▶ **Directions for this task**
Gather all lines in the data that hold the string "registered".

▶ **Provided information**
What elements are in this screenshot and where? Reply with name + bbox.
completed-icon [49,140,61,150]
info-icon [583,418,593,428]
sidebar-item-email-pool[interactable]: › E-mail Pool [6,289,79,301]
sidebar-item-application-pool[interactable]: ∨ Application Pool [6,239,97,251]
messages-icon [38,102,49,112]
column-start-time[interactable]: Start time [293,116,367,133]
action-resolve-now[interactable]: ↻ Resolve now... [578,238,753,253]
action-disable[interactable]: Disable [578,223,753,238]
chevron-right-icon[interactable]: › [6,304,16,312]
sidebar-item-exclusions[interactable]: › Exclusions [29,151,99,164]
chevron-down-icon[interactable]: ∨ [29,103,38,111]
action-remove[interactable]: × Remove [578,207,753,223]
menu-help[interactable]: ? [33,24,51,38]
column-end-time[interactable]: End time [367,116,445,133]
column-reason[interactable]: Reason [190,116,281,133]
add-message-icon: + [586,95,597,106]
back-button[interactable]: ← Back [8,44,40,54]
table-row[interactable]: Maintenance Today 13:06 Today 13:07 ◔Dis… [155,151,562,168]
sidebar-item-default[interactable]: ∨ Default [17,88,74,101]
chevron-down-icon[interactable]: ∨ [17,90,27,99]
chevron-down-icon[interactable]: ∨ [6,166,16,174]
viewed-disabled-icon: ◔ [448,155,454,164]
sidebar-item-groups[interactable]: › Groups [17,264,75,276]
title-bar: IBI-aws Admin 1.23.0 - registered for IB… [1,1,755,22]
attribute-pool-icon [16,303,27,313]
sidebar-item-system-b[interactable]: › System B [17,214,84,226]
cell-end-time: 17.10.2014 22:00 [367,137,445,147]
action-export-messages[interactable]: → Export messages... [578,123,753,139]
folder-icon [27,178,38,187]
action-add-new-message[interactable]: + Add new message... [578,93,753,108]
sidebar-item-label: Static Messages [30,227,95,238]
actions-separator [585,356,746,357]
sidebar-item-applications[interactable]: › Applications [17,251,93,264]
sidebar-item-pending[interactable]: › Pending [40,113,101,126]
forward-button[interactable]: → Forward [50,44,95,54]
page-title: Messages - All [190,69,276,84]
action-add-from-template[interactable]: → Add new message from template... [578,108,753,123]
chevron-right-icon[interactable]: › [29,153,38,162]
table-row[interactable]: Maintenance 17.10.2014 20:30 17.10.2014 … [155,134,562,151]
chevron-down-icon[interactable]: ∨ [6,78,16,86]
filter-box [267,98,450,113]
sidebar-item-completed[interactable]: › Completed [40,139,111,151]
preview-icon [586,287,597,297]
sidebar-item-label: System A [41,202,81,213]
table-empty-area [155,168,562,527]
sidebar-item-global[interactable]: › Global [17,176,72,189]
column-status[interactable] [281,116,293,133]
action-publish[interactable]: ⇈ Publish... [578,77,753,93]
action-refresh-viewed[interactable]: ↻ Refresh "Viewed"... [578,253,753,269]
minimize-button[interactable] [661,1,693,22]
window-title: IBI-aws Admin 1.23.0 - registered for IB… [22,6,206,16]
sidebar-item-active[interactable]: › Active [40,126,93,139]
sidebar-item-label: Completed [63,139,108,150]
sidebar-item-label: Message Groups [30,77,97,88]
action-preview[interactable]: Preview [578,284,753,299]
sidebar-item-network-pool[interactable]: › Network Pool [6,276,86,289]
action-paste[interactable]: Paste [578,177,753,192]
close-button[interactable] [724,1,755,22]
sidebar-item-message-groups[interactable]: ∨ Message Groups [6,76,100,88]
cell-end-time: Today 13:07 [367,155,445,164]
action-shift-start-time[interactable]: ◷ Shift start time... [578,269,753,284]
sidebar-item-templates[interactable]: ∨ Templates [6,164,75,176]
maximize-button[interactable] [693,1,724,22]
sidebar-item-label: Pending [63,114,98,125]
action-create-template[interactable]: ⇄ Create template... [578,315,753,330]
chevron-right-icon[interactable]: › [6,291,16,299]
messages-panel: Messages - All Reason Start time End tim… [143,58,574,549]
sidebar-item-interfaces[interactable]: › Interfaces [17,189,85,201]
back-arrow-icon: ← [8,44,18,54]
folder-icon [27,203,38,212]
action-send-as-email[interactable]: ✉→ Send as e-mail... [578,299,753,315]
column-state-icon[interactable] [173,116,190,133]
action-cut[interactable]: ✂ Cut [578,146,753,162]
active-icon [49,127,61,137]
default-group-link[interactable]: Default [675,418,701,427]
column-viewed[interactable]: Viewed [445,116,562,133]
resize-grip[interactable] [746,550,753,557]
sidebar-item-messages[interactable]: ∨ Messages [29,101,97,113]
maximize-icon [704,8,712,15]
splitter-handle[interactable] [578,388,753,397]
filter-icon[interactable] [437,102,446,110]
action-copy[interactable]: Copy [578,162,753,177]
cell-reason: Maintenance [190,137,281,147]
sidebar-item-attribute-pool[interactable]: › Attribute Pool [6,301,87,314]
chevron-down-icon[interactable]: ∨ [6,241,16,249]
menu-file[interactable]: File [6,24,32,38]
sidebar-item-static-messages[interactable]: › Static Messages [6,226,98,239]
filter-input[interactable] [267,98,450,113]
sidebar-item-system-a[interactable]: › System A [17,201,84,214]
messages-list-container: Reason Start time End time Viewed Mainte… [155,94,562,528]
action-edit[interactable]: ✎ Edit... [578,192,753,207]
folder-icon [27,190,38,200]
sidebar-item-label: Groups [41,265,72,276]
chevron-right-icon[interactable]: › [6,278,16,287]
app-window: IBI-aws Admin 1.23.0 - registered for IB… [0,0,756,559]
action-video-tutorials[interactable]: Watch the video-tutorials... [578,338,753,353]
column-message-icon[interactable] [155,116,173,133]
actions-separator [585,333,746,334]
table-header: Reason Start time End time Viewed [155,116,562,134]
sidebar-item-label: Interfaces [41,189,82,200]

▶ **Finished task**
title-bar: IBI-aws Admin 1.23.0 - registered for IB… [1,1,755,22]
window-title: IBI-aws Admin 1.23.0 - registered for IB… [22,6,206,16]
app-window: IBI-aws Admin 1.23.0 - registered for IB… [0,0,756,559]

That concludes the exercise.